Cheung and Eadie applied this graph-based denoising to USDA corn data from 10 states in the corn belt encompassing nearly a thousand counties. They denoised the unreliable EVI features before feeding the data to their DL model and improved its accuracy by 0.434 per cent compared to the previous approach. While this percentage improvement may not seem large at face value, Eadie reminds us that these predictions are for bushels per acre and when farmers are dealing with hundreds of thousands of acres these numbers add up quickly.

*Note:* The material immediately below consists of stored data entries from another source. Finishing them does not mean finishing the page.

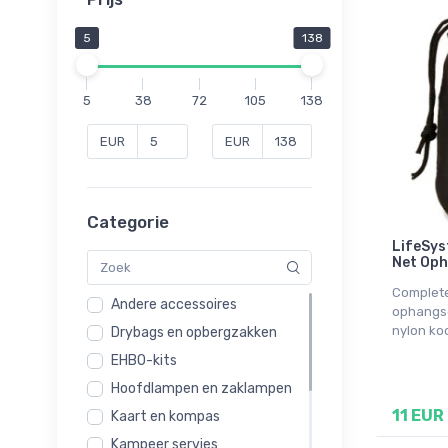
5
138
5
38
72
105
138
EUR
EUR
Categorie
LifeSys
Net Op
Complet
Andere accessoires
ophangse
nylon ko
Drybags en opbergzakken
EHBO-kits
Hoofdlampen en zaklampen
11 EUR
Kaart en kompas
Kampeer servies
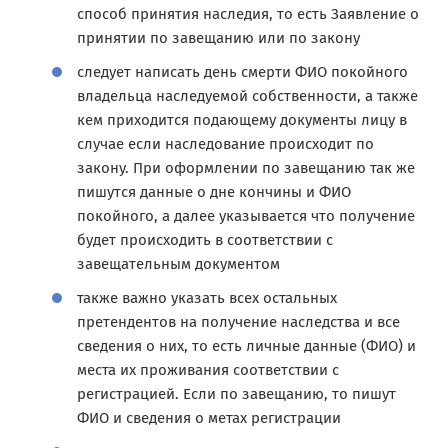
способ принятия наследия, то есть Заявление о
принятии по завещанию или по закону
следует написать день смерти ФИО покойного
владельца наследуемой собственности, а также
кем приходится подающему документы лицу в
случае если наследование происходит по
закону. При оформлении по завещанию так же
пишутся данные о дне кончины и ФИО
покойного, а далее указывается что получение
будет происходить в соответствии с
завещательным документом
также важно указать всех остальных
претендентов на получение наследства и все
сведения о них, то есть личные данные (ФИО) и
места их проживания соответствии с
регистрацией. Если по завещанию, то пишут
ФИО и сведения о метах регистрации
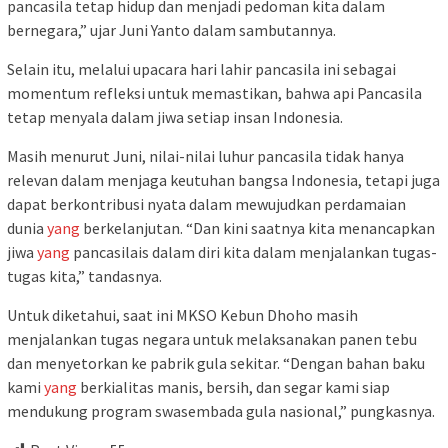
pancasila tetap hidup dan menjadi pedoman kita dalam
bernegara,” ujar Juni Yanto dalam sambutannya.
Selain itu, melalui upacara hari lahir pancasila ini sebagai
momentum refleksi untuk memastikan, bahwa api Pancasila
tetap menyala dalam jiwa setiap insan Indonesia.
Masih menurut Juni, nilai-nilai luhur pancasila tidak hanya
relevan dalam menjaga keutuhan bangsa Indonesia, tetapi juga
dapat berkontribusi nyata dalam mewujudkan perdamaian
dunia
yang
berkelanjutan. “Dan kini saatnya kita menancapkan
jiwa
yang
pancasilais dalam diri kita dalam menjalankan tugas-
tugas kita,” tandasnya.
Untuk diketahui, saat ini MKSO Kebun Dhoho masih
menjalankan tugas negara untuk melaksanakan panen tebu
dan menyetorkan ke pabrik gula sekitar. “Dengan bahan baku
kami
yang
berkialitas manis, bersih, dan segar kami siap
mendukung program swasembada gula nasional,” pungkasnya.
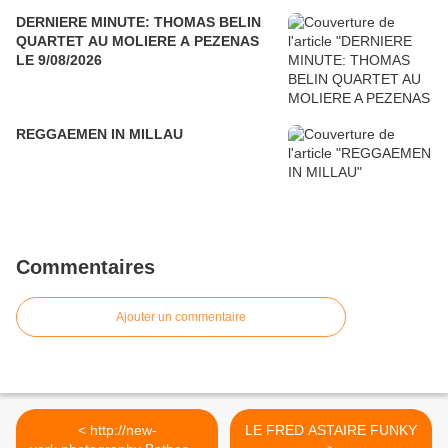
DERNIERE MINUTE: THOMAS BELIN
QUARTET AU MOLIERE A PEZENAS
LE 9/08/2026
REGGAEMEN IN MILLAU
Commentaires
Ajouter un commentaire
< http://new-
LE FRED ASTAIRE FUNKY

By combining graphs with both spatial and temporal modelling using earth observation data in the context of crop yields, the research team is paving new ground. “Graph signal processing is an excellent approach to capture correlations,” says Cheung. “However, at this time nobody uses it for crop prediction, so we need to convince people in this field that it is a meaningful approach.”
Growers Edge is certainly on board. “Some of the best research and solutions for many of the world’s most pressing issues have been born out of academic and private partnerships,” said Growers Edge CEO Dan Cosgrove. “In collaboration with our team, Professor Cheung and his student assistants have helped build a solution that can positively impact the entire U.S. ag industry for years to come. We value the contributions of Professor Cheung made on this project and look forward to finding creative solutions to problems in the future.”
As an applied mathematician, Cheung is always looking for impactful applications and once he realized that graph signal processing was applicable to crop yield prediction, he and Eadie started to collaborate. Cheung is now an advisor on the Grower Edges Data Advisory Board, and his PhD student, Saghar Bagheri, has started a Mitacs internship at Growers Edge. Their next step is to continue refining their model and design the best possible graph for the deep learning architecture.
“It has definitely been a challenging but exciting experience,” says Eadie. “We’re discovering newer and more innovative ways to tackle a problem that ultimately helps and empowers farmers.”